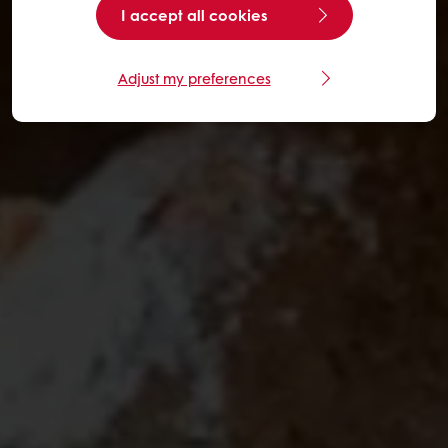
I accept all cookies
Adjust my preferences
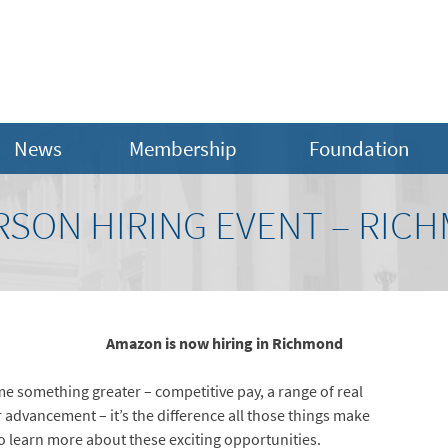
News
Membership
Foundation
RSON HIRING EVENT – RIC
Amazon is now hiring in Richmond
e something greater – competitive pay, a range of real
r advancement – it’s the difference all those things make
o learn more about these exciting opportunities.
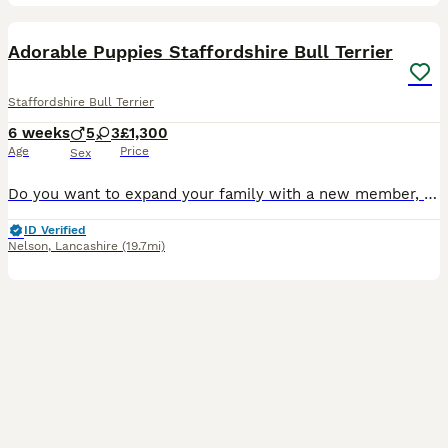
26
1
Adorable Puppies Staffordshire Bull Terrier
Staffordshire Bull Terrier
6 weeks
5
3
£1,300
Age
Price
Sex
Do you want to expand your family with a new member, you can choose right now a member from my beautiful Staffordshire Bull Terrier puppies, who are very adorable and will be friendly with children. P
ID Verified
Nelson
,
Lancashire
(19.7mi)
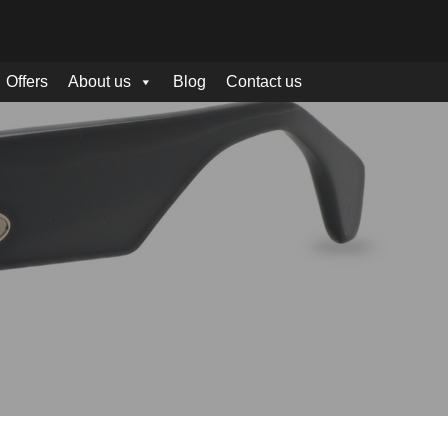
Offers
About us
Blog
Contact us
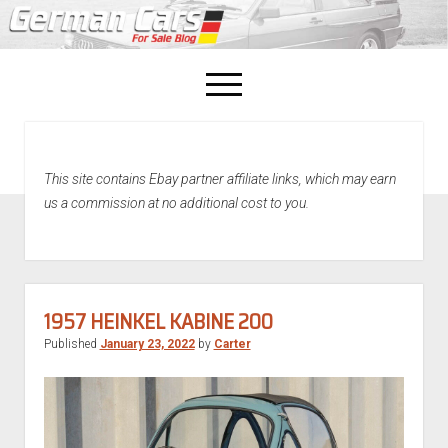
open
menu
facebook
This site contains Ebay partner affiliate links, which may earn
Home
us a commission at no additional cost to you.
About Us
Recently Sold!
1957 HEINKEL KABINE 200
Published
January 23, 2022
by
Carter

| What is being asked |
All entries above are to be restated exactly, with every image omitted.

| Written answer |
I accept all cookies
Adjust my preferences
News
Membership
Foundation
RSON HIRING EVENT – RIC
Amazon is now hiring in Richmond
e something greater – competitive pay, a range of real
r advancement – it’s the difference all those things make
o learn more about these exciting opportunities.
26
1
Adorable Puppies Staffordshire Bull Terrier
Staffordshire Bull Terrier
6 weeks
5
3
£1,300
Age
Price
Sex
Do you want to expand your family with a new member, you can choose right now a member from my beautiful Staffordshire Bull Terrier puppies, who are very adorable and will be friendly with children. P
ID Verified
Nelson
,
Lancashire
(19.7mi)
Offers
About us
Blog
Contact us
open
menu
facebook
This site contains Ebay partner affiliate links, which may earn
Home
us a commission at no additional cost to you.
About Us
Recently Sold!
1957 HEINKEL KABINE 200
Published
January 23, 2022
by
Carter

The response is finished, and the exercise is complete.